Specifications in Subcontract Control Over Those in Prime Contract

Peachstate Roofing, Inc., v. Kirlin Builders, LLC 2018 WL 3097326 (M.D. Ala. June 22, 2018).

The court considered a dispute between a roofing subcontractor and general contractor and conflicting contractual provisions in their subcontract and the prime contract. In play was a subcontract “flow down” provision saying the sub­contractor would be bound to the general contractor to the extent the general contractor was bound to the owner in the prime contract.

Also pertinent was subcontract provision saying that its terms would govern any inconsistent provisions between the sub­contract and prime contract. The court, relying on this inconsistent provisions clause, found that the subcontractor was not bound to follow certain roofing specification requirements that were undisputedly contained in the prime contract because they were not included in its subcontract.

The court also found that the general contractor was being informed throughout the project by the owner of issues with the roofing subcontractor’s work but failed to pass those owner concerns down to the subcontractor. In failing to do so, the court found that the general contractor violated an implied covenant to work in good faith with its roofing subcontractor.


Surety Entitled to Rely on “Pay if Paid” Clause in Subcontract

Keller Construction Company of NW Florida, Inc. v. Hartford Fire Insurance Company, 2018WL 5306918 (Ala. Civ. App. Oct. 26, 2018).

The court considered a subcontractor’s claim that it should be entitled to recovery for retainage and extra work from a general contractor’s surety bond. In response, the surety argued that the subcontractor’s recovery should be denied because the subcontract contained a “pay if paid” clause and the owner had not paid the general contractor.

The court sided with the surety and found that the surety could rely on the subcontract’s “pay if paid” clause because owner payment to the general contractor was a condition precedent to entitlement to payment to the subcontractor. The court found it persuasive that wording in the subcontract stated that the surety was a “third-party beneficiary” of the “pay if paid” clause in the subcontract and that the surety was entitled to a assert the “pay if paid” clause in the subcontract as a defense.


Location of Arbitration Proceeding Determined by Court

Alliance Investment Co, LLC v. Omni Co., Inc., 2019 WL 1219416 (Ala. Mar. 15, 2019).

The Alabama Supreme Court determined that the location of an arbitration preceding involving claims between a contractor and subcontractor should be determined by the arbitrator and not the court.
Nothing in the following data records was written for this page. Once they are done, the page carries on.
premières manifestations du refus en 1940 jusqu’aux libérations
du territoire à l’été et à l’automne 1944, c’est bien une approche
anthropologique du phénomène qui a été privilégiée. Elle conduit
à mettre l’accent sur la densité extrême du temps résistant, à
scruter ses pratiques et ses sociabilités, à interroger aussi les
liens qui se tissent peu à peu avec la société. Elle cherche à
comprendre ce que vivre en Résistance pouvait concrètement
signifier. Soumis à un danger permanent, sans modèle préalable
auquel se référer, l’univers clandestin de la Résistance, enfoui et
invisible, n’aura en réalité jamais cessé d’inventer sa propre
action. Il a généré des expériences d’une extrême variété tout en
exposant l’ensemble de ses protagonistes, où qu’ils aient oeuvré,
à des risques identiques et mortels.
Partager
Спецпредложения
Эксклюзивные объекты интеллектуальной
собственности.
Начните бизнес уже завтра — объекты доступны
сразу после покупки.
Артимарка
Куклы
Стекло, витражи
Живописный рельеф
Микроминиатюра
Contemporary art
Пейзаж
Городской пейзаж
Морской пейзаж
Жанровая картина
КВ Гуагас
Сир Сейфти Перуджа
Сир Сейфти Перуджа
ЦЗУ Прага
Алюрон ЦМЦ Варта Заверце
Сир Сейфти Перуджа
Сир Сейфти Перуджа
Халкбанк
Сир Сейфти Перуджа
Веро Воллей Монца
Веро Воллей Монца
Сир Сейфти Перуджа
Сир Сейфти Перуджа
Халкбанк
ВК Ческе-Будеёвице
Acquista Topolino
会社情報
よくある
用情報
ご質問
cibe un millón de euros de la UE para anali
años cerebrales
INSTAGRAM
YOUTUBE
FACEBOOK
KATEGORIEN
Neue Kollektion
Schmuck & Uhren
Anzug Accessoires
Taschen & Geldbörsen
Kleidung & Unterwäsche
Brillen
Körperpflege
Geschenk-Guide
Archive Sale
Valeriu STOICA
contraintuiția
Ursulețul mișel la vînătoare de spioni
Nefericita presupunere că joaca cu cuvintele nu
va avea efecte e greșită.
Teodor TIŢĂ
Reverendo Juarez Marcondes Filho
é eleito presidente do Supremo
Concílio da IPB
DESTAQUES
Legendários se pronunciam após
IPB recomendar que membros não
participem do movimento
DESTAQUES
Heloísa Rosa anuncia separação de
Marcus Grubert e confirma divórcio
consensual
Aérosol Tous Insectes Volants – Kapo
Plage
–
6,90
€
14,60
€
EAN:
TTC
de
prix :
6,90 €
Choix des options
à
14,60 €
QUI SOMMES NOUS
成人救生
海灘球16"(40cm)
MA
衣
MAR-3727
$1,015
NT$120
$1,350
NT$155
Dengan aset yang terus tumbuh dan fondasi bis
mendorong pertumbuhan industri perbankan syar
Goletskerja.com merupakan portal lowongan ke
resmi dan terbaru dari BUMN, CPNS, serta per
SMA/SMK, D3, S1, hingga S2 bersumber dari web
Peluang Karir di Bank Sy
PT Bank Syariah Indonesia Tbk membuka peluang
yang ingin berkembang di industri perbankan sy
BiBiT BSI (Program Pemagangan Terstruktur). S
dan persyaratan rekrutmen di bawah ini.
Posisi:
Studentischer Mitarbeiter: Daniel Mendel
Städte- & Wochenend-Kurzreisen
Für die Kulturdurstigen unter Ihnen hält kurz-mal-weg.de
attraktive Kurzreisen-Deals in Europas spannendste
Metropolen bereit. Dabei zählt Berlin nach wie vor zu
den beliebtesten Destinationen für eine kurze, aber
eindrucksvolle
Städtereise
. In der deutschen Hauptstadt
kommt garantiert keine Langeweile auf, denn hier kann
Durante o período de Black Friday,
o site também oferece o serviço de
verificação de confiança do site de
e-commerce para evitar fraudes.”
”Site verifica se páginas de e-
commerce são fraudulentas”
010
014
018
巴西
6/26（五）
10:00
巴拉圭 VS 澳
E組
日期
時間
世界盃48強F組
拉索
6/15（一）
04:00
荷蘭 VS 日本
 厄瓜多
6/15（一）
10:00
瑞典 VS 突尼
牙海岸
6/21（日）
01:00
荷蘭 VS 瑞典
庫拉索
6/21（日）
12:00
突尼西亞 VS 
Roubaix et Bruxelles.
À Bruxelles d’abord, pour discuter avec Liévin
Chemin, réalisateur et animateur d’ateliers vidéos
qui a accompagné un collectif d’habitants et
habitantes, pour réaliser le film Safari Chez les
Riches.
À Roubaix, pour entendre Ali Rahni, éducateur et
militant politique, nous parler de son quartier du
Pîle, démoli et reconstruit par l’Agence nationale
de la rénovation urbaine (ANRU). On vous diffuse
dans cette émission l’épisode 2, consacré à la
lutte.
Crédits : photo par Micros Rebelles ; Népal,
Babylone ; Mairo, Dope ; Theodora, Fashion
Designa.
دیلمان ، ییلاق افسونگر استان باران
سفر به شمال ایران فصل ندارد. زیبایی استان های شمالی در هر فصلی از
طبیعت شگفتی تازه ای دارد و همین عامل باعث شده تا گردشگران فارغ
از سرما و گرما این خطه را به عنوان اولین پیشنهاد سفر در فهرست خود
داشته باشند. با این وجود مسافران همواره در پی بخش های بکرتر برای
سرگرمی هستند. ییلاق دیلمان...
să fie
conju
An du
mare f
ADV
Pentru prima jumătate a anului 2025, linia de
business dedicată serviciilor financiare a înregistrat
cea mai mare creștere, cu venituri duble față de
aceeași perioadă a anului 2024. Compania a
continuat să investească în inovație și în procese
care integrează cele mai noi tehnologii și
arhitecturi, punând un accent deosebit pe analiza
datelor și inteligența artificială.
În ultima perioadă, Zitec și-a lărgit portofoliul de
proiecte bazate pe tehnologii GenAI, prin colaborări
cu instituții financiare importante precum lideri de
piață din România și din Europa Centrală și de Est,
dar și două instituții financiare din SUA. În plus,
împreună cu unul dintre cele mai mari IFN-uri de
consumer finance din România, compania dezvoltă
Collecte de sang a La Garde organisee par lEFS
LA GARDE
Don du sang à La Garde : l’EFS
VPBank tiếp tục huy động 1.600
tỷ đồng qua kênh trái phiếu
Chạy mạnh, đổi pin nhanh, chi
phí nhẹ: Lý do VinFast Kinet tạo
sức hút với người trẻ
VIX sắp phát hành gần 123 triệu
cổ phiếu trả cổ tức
In making this determination the court considered a subcon­tract that clearly found that claims would be resolved in arbitration but had one provision saying the proceed­ings would take place in Alabama while another said Ohio.

In reaching its conclusion, the Alabama Supreme Court overturned a lower court’s ruling finding that the proceedings should take place in Ohio and determined that this arbitrat­ion location decision could only be made by the arbitrator and not the court.


Subcontractor’s Payment Bond Suit Must Be Resolved in the Location of the Project

Ex Parte Consolidated Pipe and Supply Co., Inc. v. The Ohio Casualty Insurance Company, 256 So. 3d 1267 (Ala. 2018).

The court found that the only location for a lawsuit by a subcontractor against a general contractor’s payment bond was in the county in which the project was located. In this case there was a question as to whether or not a lawsuit could take place in the location of the project or where the general contractor’s business was located. The court found that the performance bond con­tained a clause saying that suit should take place in a court in the same county where the project was located. The court enforced that clause and found that “forum selection” clauses such as this should be enforced as long as they are reasonable.